And how should we treat situations for which there is no precedent. For example, what’s the probability that there will be an alien invasion tomorrow?

I will argue that you do know something about alien invasions: you know at least that you haven’t yet experienced one. There may be no precedents for alien invasions, but there are many, many precedents for days without alien invasions. So you might use LaPlace’s rule of succession in such a case, with the reckoning that there have so far been around 4.5 billion × 365 days of the Earth’s existence with no alien invasions. You could of course blend that with a model that says that aliens haven’t been seen through our telescopes either, so that might bring your probability down a little. And you might blend that again with a model that says that there’s some non-zero plausibility that some UFO sightings are in fact sightings of aliens, bringing the probability up somewhat. So you do have all sorts of evidence about aliens in one way or another, and you can figure out for yourself what credence you actually put in those different bits of evidence.
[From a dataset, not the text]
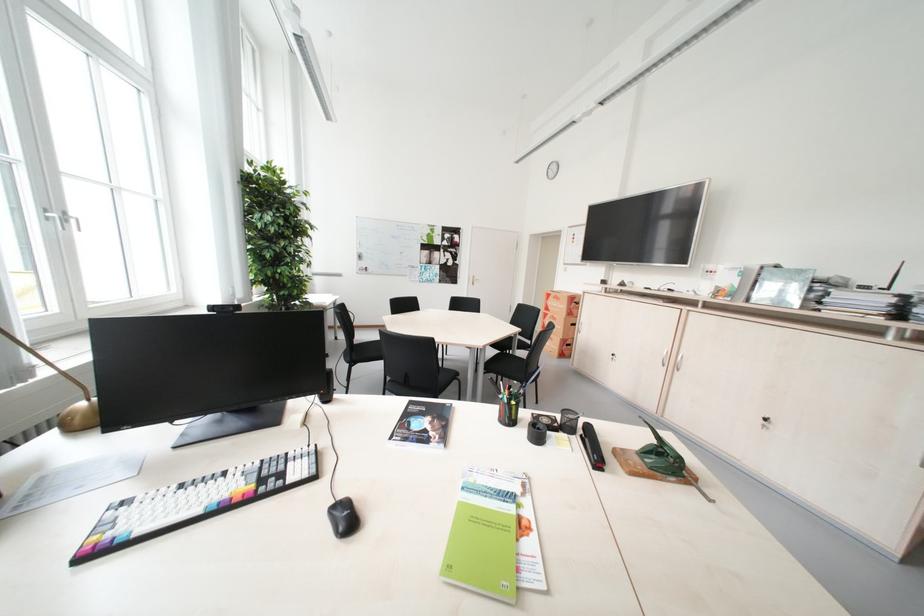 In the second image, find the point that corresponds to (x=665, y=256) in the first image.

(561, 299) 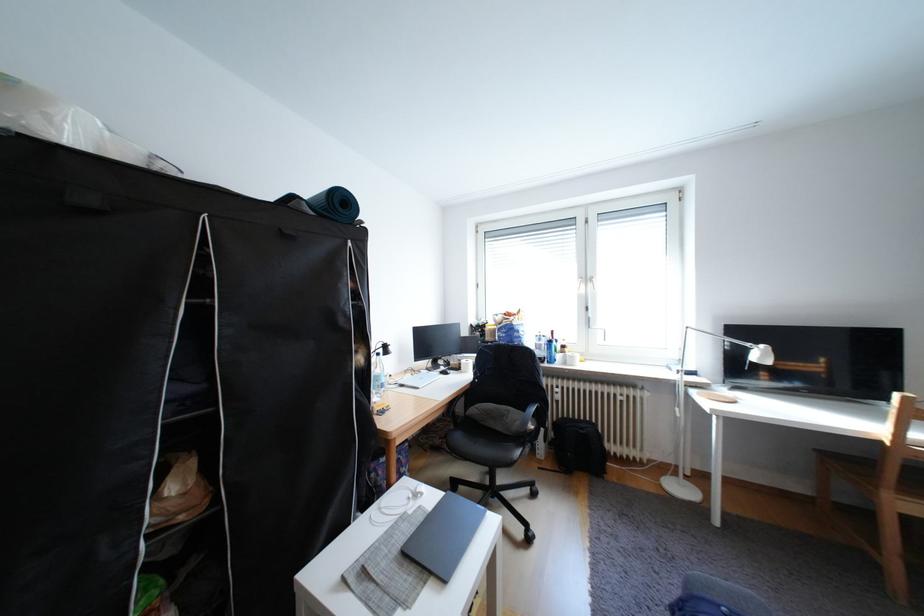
It seems to me that there is a fear surrounding using probabilities because those probabilities might be wrong. Probabilities are numbers, and numbers are in the realm of mathematics, which means the realm of correct procedures and right and wrong answers. If you give the wrong number then you will get a bad mark from the teacher. Safer to throw up your hands and say that it’s unknowable.

But there is no teacher standing over you; no one to whom you can plead and whine that you don’t know the answer, and no one who will give you a bad mark except reality itself. Instead, you – yes, you! – can and must think things through for yourself. Probabilities are the tool we have for working sanely with our own ignorance.